I couldn’t complain about my recovery. My baby nursed beautifully, and 2 weeks after her birth, we took some friends on a drive south to see Portage Glacier. When she was 3 weeks old, we found out my husband would be deploying as a result of the events of 9/11 and I never once thought I wasn’t strong enough to handle single parenthood. My second cesarean was completely different.
I worked hard to try to VBAC with my second daughter. The doctors in Goldsboro, NC said they would be happy “to allow me a trial of labor”, but at the end of my pregnancy, they estimated by ultrasound that my baby was 9lbs 7oz. At that appointment, the doctor said, “Now, you’re not just risking her life with a VBAC, you’ll break her collarbone when you push her out. You need to book your c-section today.” I went home, cried and because I am a “good mom”, I booked my surgery. I booked it for my due date (the latest they would allow) in the hopes that I would go into labor on my own before then, but the morning came anyway. My husband and I woke up early, drove to the hospital and walked into the Operating Room. I said, “I’m here for the birth.” I was so nervous. The though of being cut open was so scary, but I was happy to be meeting my beautiful daughter soon. They hooked me up to an IV and shaved me. I was wheeled into the operating room and was asked to get up and lie down on the surgery bed. The bed looked like a cross. There were places for me to put my arms to have them tied down. I got into the bed and all I could think was that I was being sacrificed or crucified. They put the spinal block into my spine and I was drugged up and ready to go. They poked me a few times to see if I could feel anything and then started the surgery….
Pictures of my second cesarean
(WARNING: these pictures are graphic.)
“I’m here for the birth.” I was excited to meet my baby, but not too happy about the surgery.
I thought it pretty interesting when I watched the video of her birth afterward, that she threw her arms out like this when they pulled her up into the air. She looks like I did… like she is on a cross. Welcome to this crazy world, baby girl.
We finally meet. Our newest daughter has her first family picture just like her big sister did… a big blue sheet and me, looking like I have no body. I was able to touch her cheek, but that is the last I saw her for FIVE HOURS. They had to sew me up, and it was hospital policy for babies to be monitored immediately after birth and then for 4 hours at every shift change. Yes, this was 2004, but it might as well have been the 1970s. I was so high on the painkillers while they were sewing me up that I actually THANKED THEM for such a pleasant experience!!!
I finally get to hold my sweet baby. FIVE HOURS after her birth.
The sisters finally meet, but sadly, I was so drugged, I don’t remember much of their meeting. Luckily, I have the video. My recovery took 14 weeks. They severed a nerve in my right leg that still feels funny 4 years later. My incision was infected and they had to re-open it… without anesthesia! I brought both of the girls with me to the doctor when I was feverish and my incision was red. I couldn’t figure out why I felt so terrible a month after her birth. The baby was sleeping in her car seat carrier and her sister sat in the corner, nervous about seeing a doctor. I kept telling her they were going to look at Mommy, not her, and doctors are good. The doctor took one look at my incision and had me lie down. He OPENED the incision with a Q-tip without warning me!!! I stifled a scream, keenly aware of my daughter’s presence and worry. He heard my gasp and said, “I knew it would be painful, so I didn’t want to warn you.” I looked at her in the corner and she had a concerned look on her face. I said, “It’s okay Honey, Mommy is okay. There is nothing to worry about.” But she had seen my face. I was just thinking I was glad it was over and I hadn’t screamed when he DID IT AGAIN!!!!!!!!!!! I gripped his arm tightly and he actually (jokingly) said, “ow!”

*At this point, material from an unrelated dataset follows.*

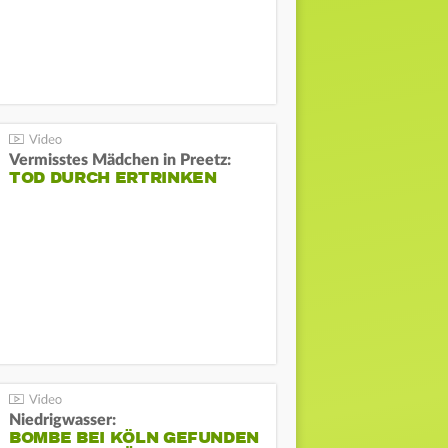
Vermisstes Mädchen in Preetz:
TOD DURCH ERTRINKEN
Niedrigwasser:
BOMBE BEI KÖLN GEFUNDEN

I vowed I would never let anyone do this to my body or my baby again.
My Home birth after 2 cesareans
When I became pregnant with my third child, I immediately started looking into VBACs again. I went to the hospital for my 12 week appointment and told the doctor that I wanted to VBAC. He immediately brushed my request aside, saying, “I’m sorry, but you have two scars on your uterus. There is no way I can let you VBAC.” He had a student with him and I didn’t want to argue, so I thought I would let him know how serious I was at my next appointment.
When I went to my next appointment at 16 weeks, the nurse reading my chart said, “I see you will be scheduling another c-section.” I was angry. This was my body and they refused to consider my request not to be cut open again! When the doctor arrived, I told him that if he wouldn’t allow me to have my baby naturally there, then he would be forcing me to give birth at home. The doctor expressed his disapproval, but explained that this hospital did not have the capacity to handle my type of emergency. Strangely, they did allow a VBAC after ONE c-section. The emergency they were so sure would happen with me could happen no matter how many scars a uterus had (although rare in any case). My research (using ACOG studies) said my risk of rupture only increased slightly. The argument wasn’t valid. The doctor said he would give me a referral off-base if I could find someone who would take me as a patient.
For two months, I looked for a doctor who would allow me a “trial of labor”. I found only ONE, but he would be out of town and could not accept me as a client because his colleagues would not agree to help me if he wasn’t there. My journey to home birth began.
I found a great team of midwives: Jill Colin and Marvelys Lopez and a wonderful Doula: Melissa Kneen. I also took Hypnobirthing with Anne Swanson. All of these women helped me work through the mental issues I would be dealing with when I gave birth. I knew my body could do this… I just had to believe in myself!
When I was 8 months pregnant, I received a call from the base doctor I had seen. He had somehow found out about my plan for a home birth and told me he had convinced the hospital to allow me to have my baby there. I asked him what restrictions he would put on me. He said I would have to dilate 1cm per hour. I told him I already knew from my first labor that my body would not do that, so I would fail his first condition. He said I would have to have an IV drip and an internal fetal monitor. An internal monitor meant he would break my water immediately, which would put me “on the clock”. I wouldn’t be able to move around and help myself through this difficult process. He said if I went overdue, I would have to be induced. Rule #1 with VBACs: if you want a uterus to rupture, give the mom Pitocin. I told him I would think about it and let him know. What follows is the letter I sent him over email:
Dr. *** (name left out for privacy),
I want to thank you for your concern and for your efforts to allow me to have a VBAC at the base hospital. However, I have decided to continue with my birth at home.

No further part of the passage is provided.